Tout le monde connaît la collection "Que sais-je ?". Elle symbolise bien l’esprit des Presses universitaires de France. Elle explique aussi la vocation du premier éditeur universitaire français à vouloir apporter des réponses claires et précises, dans tous les champs du savoir, en donnant la parole aux meilleurs spécialistes.

L’aventure commence en 1921, à la suite du Manifeste coopératif des intellectuels et universitaires français. De grands noms de la science appellent alors à des réformes en matière de recherche, de formation et de publication. C’est ainsi que sous l’impulsion d’un groupe de professeurs une société coopérative voit le jour sous le nom de Presses universitaires de France avec sa librairie installée symboliquement place de la Sorbonne, à l’angle du boulevard Saint-Michel. En 1934, Alcan et Rieder, deux éditeurs importants en philosophie et en littérature, rejoignent les Puf avec des auteurs comme Emile Durkheim, Henri Bergson, Pierre Janet ou Jean Perrin. Le directeur nommé à la tête de cette nouvelle structure s’appelle Paul Angoulvent. En 1939, la fusion entre toutes ces maisons est achevée avec l’ajout de Leroux, spécialisée dans l’histoire et les religions.

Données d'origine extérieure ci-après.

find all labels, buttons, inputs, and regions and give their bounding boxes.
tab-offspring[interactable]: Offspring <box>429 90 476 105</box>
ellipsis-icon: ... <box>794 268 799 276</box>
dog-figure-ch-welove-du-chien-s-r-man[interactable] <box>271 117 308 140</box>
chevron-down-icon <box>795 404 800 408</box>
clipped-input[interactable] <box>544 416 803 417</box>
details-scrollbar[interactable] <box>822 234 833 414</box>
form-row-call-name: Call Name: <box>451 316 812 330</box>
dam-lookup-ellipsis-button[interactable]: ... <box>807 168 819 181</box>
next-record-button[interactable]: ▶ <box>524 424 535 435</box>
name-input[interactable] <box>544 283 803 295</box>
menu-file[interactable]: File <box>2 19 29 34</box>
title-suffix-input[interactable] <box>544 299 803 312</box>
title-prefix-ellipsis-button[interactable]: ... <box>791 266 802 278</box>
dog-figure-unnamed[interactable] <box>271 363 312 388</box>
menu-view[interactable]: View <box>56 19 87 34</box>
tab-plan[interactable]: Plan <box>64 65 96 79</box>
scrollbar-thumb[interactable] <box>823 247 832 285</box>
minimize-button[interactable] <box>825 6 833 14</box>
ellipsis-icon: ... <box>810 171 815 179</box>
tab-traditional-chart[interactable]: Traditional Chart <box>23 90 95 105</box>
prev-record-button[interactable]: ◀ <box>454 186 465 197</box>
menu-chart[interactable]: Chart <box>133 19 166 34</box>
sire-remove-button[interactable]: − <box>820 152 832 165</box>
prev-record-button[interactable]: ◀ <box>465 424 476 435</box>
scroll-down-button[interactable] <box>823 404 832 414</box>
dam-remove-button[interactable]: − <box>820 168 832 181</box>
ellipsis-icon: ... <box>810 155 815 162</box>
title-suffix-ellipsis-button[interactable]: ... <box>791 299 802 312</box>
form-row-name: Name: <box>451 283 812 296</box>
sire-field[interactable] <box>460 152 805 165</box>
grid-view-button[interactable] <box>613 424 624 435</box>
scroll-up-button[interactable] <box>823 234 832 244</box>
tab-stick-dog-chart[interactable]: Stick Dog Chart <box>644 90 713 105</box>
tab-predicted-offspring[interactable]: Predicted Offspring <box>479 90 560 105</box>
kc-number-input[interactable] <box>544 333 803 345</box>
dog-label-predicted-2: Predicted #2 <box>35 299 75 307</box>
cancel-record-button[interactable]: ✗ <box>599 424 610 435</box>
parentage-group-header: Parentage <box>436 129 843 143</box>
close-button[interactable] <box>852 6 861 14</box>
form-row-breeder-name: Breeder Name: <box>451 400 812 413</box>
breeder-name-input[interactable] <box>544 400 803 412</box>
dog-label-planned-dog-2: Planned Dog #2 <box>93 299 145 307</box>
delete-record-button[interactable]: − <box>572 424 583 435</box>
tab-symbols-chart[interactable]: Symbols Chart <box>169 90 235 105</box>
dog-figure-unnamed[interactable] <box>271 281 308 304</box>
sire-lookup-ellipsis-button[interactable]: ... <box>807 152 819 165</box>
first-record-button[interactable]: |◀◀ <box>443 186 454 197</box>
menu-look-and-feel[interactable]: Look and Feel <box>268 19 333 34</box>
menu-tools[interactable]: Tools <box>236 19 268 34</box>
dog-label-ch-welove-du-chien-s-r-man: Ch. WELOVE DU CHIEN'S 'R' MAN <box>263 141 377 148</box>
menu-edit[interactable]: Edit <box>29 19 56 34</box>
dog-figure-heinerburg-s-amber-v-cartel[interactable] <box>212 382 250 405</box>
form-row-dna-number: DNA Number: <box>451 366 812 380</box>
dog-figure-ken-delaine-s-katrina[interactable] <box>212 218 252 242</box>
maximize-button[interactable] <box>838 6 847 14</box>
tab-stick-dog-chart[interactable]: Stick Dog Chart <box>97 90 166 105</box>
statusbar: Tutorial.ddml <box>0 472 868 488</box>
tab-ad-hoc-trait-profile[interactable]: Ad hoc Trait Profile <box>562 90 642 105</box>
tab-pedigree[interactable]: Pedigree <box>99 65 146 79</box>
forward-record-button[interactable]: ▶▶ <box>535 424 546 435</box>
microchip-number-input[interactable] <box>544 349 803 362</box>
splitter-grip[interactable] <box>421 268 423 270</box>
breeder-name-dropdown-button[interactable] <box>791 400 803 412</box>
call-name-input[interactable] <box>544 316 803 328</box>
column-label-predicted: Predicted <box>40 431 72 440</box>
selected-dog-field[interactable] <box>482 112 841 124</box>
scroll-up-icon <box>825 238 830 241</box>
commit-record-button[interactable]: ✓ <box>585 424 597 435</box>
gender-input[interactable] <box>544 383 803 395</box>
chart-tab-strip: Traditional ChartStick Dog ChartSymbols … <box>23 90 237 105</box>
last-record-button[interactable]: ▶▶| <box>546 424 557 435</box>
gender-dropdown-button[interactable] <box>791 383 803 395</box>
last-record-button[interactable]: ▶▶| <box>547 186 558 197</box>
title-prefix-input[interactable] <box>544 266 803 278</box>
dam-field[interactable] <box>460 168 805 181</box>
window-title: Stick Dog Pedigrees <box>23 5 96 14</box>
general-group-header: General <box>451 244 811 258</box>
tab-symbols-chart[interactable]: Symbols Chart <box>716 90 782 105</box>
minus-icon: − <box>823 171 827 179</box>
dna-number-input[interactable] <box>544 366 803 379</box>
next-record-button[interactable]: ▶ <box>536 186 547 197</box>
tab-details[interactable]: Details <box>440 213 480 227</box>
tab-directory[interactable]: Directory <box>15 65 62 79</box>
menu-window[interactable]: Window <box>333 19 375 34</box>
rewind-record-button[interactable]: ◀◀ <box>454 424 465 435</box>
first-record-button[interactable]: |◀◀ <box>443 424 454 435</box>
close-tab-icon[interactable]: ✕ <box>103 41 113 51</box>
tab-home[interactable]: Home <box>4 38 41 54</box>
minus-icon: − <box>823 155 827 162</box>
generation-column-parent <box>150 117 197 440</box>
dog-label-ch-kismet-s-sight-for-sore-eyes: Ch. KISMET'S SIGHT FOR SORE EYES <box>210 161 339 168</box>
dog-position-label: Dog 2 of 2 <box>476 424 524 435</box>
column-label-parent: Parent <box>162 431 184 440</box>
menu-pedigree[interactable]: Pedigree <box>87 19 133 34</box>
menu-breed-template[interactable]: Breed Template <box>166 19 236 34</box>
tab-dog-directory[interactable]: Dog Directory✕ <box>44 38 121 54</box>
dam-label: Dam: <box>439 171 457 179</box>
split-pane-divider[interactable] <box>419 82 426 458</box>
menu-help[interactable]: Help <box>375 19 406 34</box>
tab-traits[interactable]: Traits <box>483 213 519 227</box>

Paul Angoulvent, fondateur de Puf, devant des piles de "Que sais-je ?".- Photo ARCHIVES PUF

 

Un quadrige.

L’emblème de cet attelage éditorial est tout trouvé : ce sera est un quadrige. Les Puf vont alors commencer à tisser leur toile dans le domaine du savoir en respectant la volonté des fondateurs : "Répandre la culture française tant en France qu’à l’étranger et transmettre la connaissance à tous les degrés, sous toutes formes matérielles."

 

Cela va se concrétiser avec un concept d’encyclopédie au format de poche. Le premier "Que sais-je ?", consacré aux Etapes de la biologie, est lancé en 1941, en pleine Occupation. Le but : exposer l’essentiel d’un sujet en 128 pages. Son auteur, Maurice Caullery, zoologiste réputé, fait partie du conseil d’administration des Puf. Malgré son âge - 73 ans -, il sera arrêté par la Gestapo et passera quelques jours à Fresnes en raison de ses sympathies gaullistes. Paul Angoulvent, lui, a réussi à installer la plus durable des collections à rotation rapide. En 1982, lors de la parution du 2 000e titre, elle représente le quart du chiffre d’affaires des Puf !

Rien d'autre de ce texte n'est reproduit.